▸ Prompt:
Among the lines of the records below, count those with the word "phẩm". Reply with that number alone.

Page-level text extractions:
%%

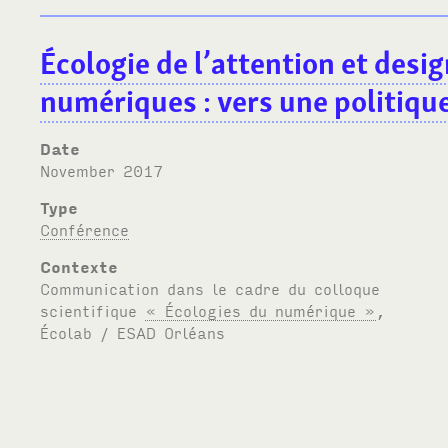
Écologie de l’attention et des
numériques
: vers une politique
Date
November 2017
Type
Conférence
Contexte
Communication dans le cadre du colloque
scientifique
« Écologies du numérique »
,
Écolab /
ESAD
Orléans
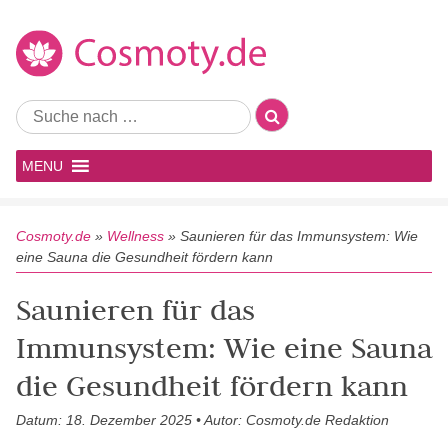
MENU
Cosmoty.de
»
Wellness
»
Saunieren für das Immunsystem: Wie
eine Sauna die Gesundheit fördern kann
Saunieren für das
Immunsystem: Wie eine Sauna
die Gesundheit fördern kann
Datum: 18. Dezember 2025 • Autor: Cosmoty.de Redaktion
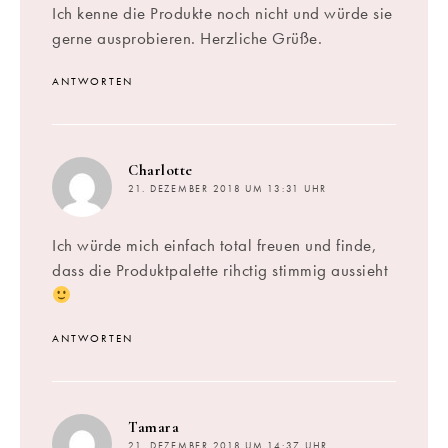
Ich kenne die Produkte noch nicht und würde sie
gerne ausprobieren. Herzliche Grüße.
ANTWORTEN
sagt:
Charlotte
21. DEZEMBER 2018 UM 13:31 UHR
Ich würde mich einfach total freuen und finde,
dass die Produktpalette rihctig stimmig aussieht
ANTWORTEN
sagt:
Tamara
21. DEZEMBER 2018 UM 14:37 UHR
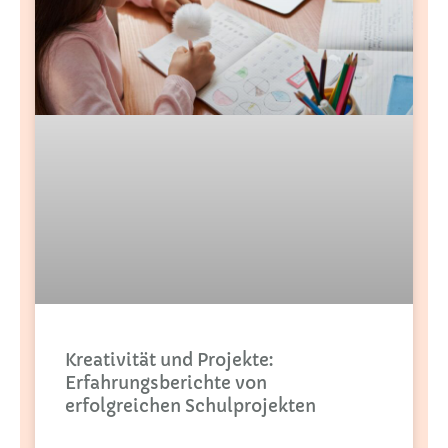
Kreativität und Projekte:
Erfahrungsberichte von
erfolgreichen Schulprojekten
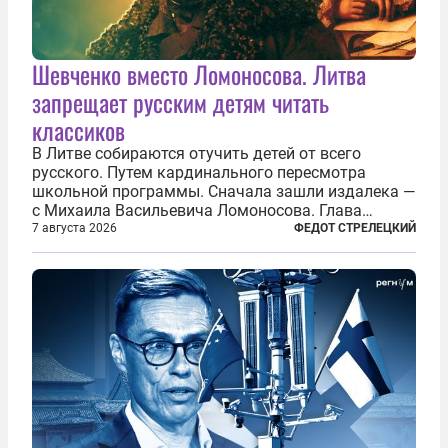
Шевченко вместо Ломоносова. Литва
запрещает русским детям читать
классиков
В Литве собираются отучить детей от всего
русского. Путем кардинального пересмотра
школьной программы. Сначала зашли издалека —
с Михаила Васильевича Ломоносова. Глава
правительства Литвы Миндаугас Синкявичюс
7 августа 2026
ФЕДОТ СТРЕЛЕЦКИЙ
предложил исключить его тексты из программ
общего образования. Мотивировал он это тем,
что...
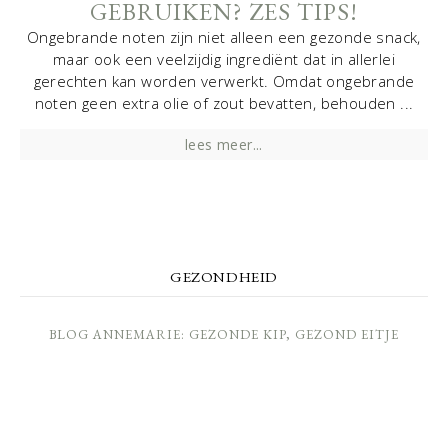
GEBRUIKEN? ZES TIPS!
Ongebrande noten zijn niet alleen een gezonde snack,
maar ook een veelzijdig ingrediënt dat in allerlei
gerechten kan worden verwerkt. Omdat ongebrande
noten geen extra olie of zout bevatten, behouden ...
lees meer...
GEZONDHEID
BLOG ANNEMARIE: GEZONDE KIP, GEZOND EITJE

%%
%%

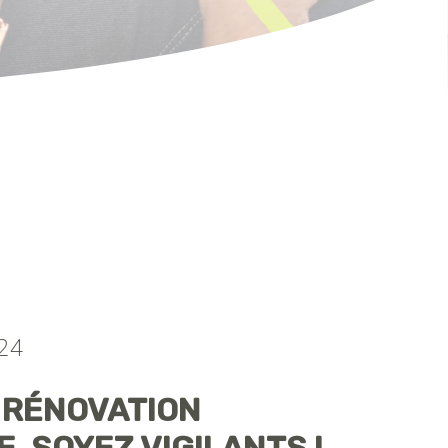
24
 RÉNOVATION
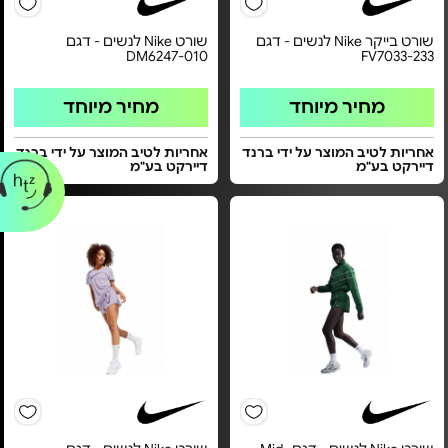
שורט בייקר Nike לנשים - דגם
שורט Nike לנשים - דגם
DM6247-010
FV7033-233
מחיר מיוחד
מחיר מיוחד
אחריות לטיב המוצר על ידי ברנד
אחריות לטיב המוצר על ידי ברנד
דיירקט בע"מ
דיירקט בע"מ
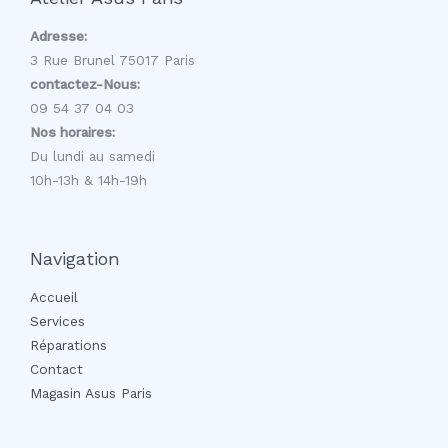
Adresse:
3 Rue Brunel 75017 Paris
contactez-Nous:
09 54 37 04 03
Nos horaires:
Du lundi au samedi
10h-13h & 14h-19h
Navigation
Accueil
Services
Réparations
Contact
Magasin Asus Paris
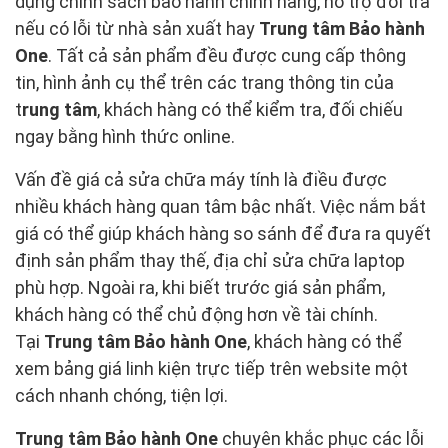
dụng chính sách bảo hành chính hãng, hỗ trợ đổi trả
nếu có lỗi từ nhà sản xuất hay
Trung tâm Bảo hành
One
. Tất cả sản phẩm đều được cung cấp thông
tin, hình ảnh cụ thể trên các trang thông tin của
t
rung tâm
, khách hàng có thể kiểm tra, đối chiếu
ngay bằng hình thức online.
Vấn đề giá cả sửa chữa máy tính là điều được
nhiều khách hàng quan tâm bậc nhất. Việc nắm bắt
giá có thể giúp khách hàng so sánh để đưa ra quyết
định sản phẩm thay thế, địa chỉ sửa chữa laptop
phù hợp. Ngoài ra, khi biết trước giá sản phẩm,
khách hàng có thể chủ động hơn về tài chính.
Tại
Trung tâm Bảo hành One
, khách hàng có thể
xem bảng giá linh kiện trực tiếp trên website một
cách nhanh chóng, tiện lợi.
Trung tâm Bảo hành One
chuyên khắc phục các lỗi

%%
%%

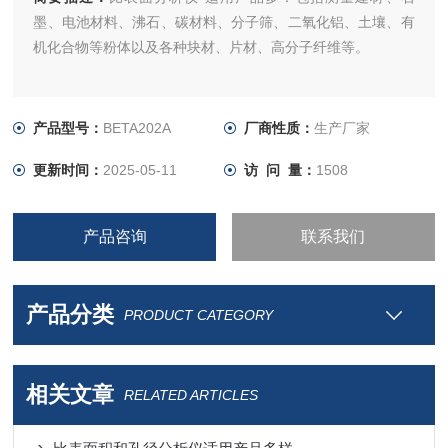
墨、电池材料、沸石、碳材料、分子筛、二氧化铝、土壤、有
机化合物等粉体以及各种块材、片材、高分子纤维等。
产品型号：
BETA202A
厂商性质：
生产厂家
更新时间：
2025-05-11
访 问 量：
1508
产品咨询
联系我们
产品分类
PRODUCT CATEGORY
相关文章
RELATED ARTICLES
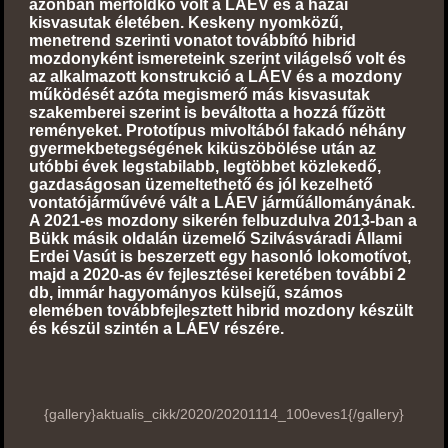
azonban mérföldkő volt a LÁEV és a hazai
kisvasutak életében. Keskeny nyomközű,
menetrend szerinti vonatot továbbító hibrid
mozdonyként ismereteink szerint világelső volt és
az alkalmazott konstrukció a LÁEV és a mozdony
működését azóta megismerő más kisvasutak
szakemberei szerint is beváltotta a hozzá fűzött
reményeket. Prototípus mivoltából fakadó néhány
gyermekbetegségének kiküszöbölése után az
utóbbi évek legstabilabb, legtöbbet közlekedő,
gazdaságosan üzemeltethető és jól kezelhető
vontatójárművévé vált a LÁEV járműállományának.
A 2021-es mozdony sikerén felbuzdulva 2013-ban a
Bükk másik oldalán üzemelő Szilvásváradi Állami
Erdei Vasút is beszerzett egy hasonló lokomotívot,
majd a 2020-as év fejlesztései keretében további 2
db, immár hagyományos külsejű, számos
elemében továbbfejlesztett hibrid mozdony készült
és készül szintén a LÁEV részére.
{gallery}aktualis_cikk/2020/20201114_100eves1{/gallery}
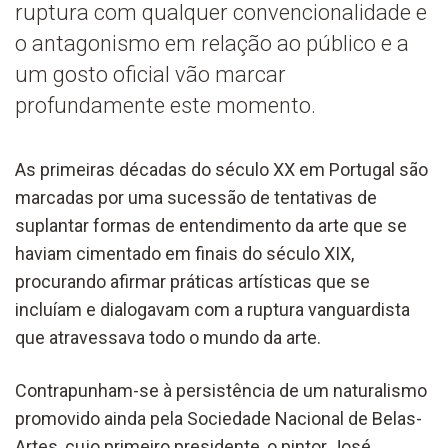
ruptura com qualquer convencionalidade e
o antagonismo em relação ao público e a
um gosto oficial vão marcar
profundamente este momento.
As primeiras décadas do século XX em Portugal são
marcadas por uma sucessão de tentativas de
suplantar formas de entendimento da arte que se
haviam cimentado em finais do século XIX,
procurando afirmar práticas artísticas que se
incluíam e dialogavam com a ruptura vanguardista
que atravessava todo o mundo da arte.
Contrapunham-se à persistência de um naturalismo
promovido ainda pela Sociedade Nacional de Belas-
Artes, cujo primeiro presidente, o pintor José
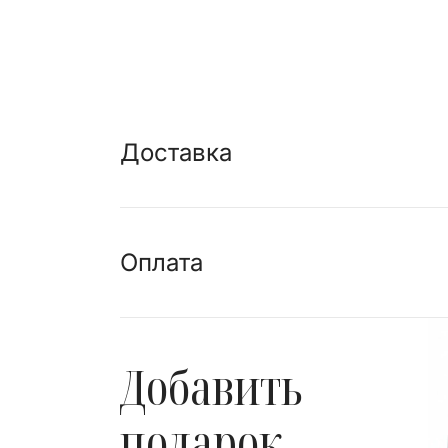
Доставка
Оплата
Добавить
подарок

%%

▸ Output of the exercise:
3